La Commission était composée de MM. N. Wattiez, C. Heymans, J. Roskam, A. Castille et J. La Barre, Membres titulaires, ainsi que de MM. R. Vivario et A. Simonart, Correspondants.

Rapport de la Commission.

            La Belgique est actuellement un des rares pays ne possédant ni réglementation ni contrôle de la spécialité pharmaceutique. La préparation de cette forme du médicament, dont il serait vain de nier l’importance et le développement grandissants dans la pratique médicale, est chez nous entièrement libre et accessible à tout Belge, avec cette seule restriction de figurer au registre de commerce.

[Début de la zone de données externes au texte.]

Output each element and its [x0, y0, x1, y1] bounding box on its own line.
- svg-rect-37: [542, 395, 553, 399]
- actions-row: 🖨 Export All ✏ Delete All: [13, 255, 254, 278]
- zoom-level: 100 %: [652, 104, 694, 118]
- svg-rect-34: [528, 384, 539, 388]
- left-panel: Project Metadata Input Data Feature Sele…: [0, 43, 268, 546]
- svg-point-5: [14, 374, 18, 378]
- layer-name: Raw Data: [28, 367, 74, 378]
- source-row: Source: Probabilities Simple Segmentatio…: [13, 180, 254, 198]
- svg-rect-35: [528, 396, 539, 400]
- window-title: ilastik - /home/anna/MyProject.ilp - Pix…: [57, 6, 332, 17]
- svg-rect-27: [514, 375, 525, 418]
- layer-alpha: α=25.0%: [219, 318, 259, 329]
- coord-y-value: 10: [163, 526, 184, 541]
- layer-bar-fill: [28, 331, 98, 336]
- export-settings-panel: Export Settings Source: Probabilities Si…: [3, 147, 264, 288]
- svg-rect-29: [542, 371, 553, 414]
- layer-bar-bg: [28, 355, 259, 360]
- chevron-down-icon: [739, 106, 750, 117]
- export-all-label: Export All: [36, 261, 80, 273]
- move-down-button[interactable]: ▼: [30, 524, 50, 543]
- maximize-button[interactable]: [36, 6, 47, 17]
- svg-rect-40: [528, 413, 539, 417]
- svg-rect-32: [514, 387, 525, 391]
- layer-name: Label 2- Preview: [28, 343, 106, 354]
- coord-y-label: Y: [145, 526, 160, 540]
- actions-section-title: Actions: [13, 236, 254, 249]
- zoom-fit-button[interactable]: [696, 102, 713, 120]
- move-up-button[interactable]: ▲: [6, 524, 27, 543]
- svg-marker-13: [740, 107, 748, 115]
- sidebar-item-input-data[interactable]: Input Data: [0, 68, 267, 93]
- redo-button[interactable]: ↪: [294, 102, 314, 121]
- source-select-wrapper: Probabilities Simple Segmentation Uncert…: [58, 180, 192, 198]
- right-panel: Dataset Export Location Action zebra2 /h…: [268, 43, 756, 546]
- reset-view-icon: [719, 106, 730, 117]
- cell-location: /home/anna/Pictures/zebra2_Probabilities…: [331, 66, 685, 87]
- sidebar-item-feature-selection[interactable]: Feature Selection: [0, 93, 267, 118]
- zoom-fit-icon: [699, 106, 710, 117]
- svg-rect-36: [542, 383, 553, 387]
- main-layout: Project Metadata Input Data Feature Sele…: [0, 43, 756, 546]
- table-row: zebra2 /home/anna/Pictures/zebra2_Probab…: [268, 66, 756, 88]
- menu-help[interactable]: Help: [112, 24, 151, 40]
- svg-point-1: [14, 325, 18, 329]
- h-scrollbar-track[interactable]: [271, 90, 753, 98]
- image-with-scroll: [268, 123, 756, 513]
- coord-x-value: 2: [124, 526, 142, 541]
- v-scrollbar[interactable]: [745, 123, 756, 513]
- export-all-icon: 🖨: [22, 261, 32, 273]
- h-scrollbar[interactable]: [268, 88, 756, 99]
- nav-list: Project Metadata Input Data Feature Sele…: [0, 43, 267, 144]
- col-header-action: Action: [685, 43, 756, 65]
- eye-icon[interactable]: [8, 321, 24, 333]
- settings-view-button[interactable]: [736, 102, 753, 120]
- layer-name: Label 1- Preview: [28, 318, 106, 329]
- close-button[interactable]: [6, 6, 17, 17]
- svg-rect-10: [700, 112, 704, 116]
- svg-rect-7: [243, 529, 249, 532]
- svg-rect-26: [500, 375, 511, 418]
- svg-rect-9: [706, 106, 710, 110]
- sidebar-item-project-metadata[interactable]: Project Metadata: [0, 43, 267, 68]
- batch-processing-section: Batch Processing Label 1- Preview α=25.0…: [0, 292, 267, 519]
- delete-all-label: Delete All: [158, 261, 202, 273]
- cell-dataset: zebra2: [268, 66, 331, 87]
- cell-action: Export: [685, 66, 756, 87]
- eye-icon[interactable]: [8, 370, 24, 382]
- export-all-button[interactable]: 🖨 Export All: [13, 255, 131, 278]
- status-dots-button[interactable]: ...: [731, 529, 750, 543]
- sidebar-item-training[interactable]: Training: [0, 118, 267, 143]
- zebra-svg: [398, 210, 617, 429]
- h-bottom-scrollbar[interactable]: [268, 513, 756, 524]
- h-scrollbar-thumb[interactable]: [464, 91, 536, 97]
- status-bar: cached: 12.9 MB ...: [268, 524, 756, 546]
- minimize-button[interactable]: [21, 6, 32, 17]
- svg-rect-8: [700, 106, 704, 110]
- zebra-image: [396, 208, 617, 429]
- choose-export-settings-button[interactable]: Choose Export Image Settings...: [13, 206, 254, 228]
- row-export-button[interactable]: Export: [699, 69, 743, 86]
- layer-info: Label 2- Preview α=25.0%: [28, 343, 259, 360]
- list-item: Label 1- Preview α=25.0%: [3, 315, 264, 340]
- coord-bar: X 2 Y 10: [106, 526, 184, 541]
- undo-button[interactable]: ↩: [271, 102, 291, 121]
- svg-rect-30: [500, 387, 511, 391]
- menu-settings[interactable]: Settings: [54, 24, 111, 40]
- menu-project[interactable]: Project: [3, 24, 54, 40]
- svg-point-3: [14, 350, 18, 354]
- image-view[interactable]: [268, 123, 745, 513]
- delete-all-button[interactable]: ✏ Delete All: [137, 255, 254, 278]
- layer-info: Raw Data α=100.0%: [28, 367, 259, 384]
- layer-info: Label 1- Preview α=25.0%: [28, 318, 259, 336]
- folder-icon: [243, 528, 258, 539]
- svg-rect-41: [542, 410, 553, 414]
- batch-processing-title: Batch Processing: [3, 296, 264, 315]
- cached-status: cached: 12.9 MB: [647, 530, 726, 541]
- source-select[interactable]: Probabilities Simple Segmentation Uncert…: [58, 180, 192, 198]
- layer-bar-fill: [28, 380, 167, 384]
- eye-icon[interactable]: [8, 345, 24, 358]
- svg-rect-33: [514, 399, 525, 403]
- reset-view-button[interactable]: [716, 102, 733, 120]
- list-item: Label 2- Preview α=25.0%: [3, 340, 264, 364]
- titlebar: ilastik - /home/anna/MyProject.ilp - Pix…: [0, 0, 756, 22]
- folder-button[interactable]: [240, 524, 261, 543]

            Les conséquences d’une telle latitude sont évidentes : elles se traduisent par une éclosion incessante de nouvelles firmes industrielles pharmaceutiques faisant appel ou non à un personnel scientifique compétent et par l’introduction sur le marché d’un nombre sans cesse croissant de produits spécialisés de nature et d’activité très diverses n’ayant même pas, avant leur pénétration à l’officine du pharmacien, à franchir la barrière d’une Commission d’agréation.

            Or, la responsabilité du pharmacien en matière de spécialités pharmaceutiques est précisée comme suit par arrêté royal du 20 avril 1931 :

            « Les médicaments dits spécialités pharmaceutiques ne peuvent être vendus ou exposés en vente que par les pharmaciens et autres personnes autorisées à vendre des médicaments composés. Le vendeur doit y apposer son cachet, soit en le substituant soit en le juxtaposant à celui du fabricant. Tout pharmacien assume la responsabilité du produit qu’il délivre dans ces conditions. »

            Il en résulte que le pharmacien doit couvrir de sa responsabilité un produit médicamenteux que non seulement il n’a pas préparé lui-même ou fait préparer sous sa surveillance effective, mais encore qu’il est, dans la plupart des cas, dans la nécessité pratique de le délivrer sans contrôle de garantie préalable, ainsi que le veut la loi et avec la seule référence que peut lui donner l’honorabilité de la firme industrielle productrice. Telle est cette situation pour le moins paradoxale du pharmacien, incompatible avec sa dignité et sa mission, et qui par ses répercussions possibles sur la santé publique ne saurait nous laisser indifférents quand on sait que la spécialité pharmaceutique intervient pour quelque 75 % dans l’ensemble des médicaments actuellement délivrés en pharmacie.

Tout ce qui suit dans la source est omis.